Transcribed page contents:
__________________________________________________
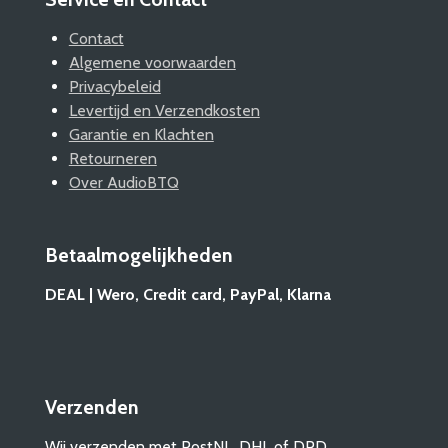
Contact
Algemene voorwaarden
Privacybeleid
Levertijd en Verzendkosten
Garantie en Klachten
Retourneren
Over AudioBTQ
Betaalmogelijkheden
DEAL | Wero, Credit card, PayPal, Klarna
Verzenden
Wij verzenden met PostNL, DHL of DPD.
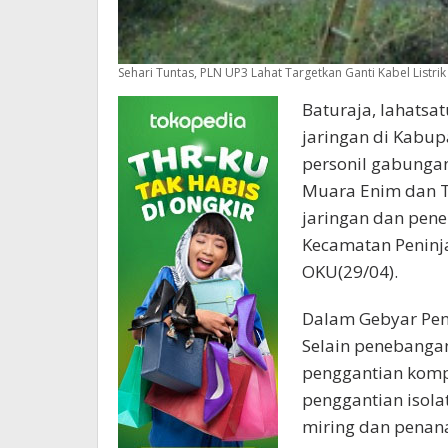
Sehari Tuntas, PLN UP3 Lahat Targetkan Ganti Kabel Listr
Baturaja, lahatsa
jaringan di Kabup
personil gabunga
Muara Enim dan T
jaringan dan pen
Kecamatan Peninj
OKU(29/04).
Dalam Gebyar Pen
Selain penebanga
penggantian komp
penggantian isolat
miring dan penana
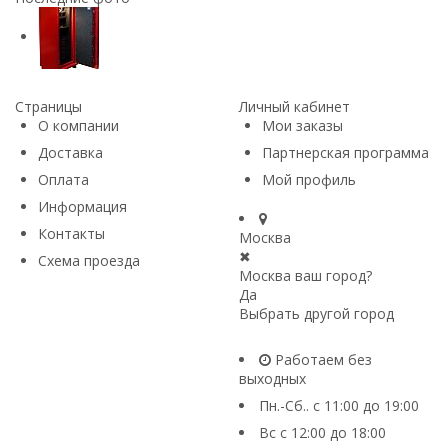
Страницы
Личный кабинет
О компании
Мои заказы
Доставка
Партнерская программа
Оплата
Мой профиль
Информация
Контакты
Москва
✖
Схема проезда
Москва ваш город?
Да
Выбрать другой город
Работаем без
выходных
Пн.-Сб.. с 11:00 до 19:00
Вс с 12:00 до 18:00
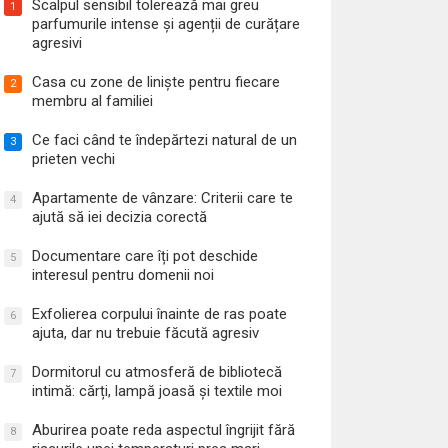
Scalpul sensibil tolerează mai greu
1
parfumurile intense și agenții de curățare
agresivi
Casa cu zone de liniște pentru fiecare
2
membru al familiei
Ce faci când te îndepărtezi natural de un
3
prieten vechi
Apartamente de vânzare: Criterii care te
4
ajută să iei decizia corectă
Documentare care îți pot deschide
5
interesul pentru domenii noi
Exfolierea corpului înainte de ras poate
6
ajuta, dar nu trebuie făcută agresiv
Dormitorul cu atmosferă de bibliotecă
7
intimă: cărți, lampă joasă și textile moi
Aburirea poate reda aspectul îngrijit fără
8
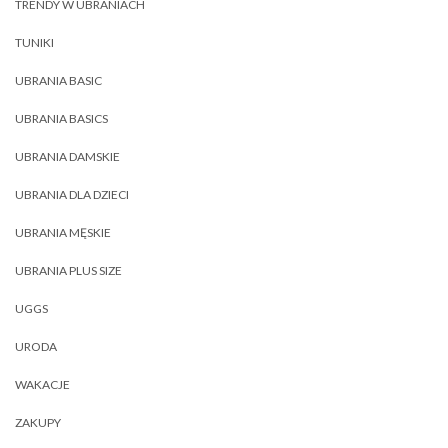
TRENDY W UBRANIACH
TUNIKI
UBRANIA BASIC
UBRANIA BASICS
UBRANIA DAMSKIE
UBRANIA DLA DZIECI
UBRANIA MĘSKIE
UBRANIA PLUS SIZE
UGGS
URODA
WAKACJE
ZAKUPY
__________________________________________________
INSTRUCTIONS TO FOLLOW: Copy out each record word for word and omit any pictures.

REPLY:
Contact
Algemene voorwaarden
Privacybeleid
Levertijd en Verzendkosten
Garantie en Klachten
Retourneren
Over AudioBTQ
Betaalmogelijkheden
DEAL | Wero, Credit card, PayPal, Klarna
Verzenden
Wij verzenden met PostNL, DHL of DPD.
Sehari Tuntas, PLN UP3 Lahat Targetkan Ganti Kabel Listr
Baturaja, lahatsa
jaringan di Kabup
personil gabunga
Muara Enim dan T
jaringan dan pen
Kecamatan Peninj
OKU(29/04).
Dalam Gebyar Pen
Selain penebanga
penggantian komp
penggantian isolat
miring dan penana
Страницы
Личный кабинет
О компании
Мои заказы
Доставка
Партнерская программа
Оплата
Мой профиль
Информация
Контакты
Москва
✖
Схема проезда
Москва ваш город?
Да
Выбрать другой город
Работаем без
выходных
Пн.-Сб.. с 11:00 до 19:00
Вс с 12:00 до 18:00
Scalpul sensibil tolerează mai greu
1
parfumurile intense și agenții de curățare
agresivi
Casa cu zone de liniște pentru fiecare
2
membru al familiei
Ce faci când te îndepărtezi natural de un
3
prieten vechi
Apartamente de vânzare: Criterii care te
4
ajută să iei decizia corectă
Documentare care îți pot deschide
5
interesul pentru domenii noi
Exfolierea corpului înainte de ras poate
6
ajuta, dar nu trebuie făcută agresiv
Dormitorul cu atmosferă de bibliotecă
7
intimă: cărți, lampă joasă și textile moi
Aburirea poate reda aspectul îngrijit fără
8
TRENDY W UBRANIACH
TUNIKI
UBRANIA BASIC
UBRANIA BASICS
UBRANIA DAMSKIE
UBRANIA DLA DZIECI
UBRANIA MĘSKIE
UBRANIA PLUS SIZE
UGGS
URODA
WAKACJE
ZAKUPY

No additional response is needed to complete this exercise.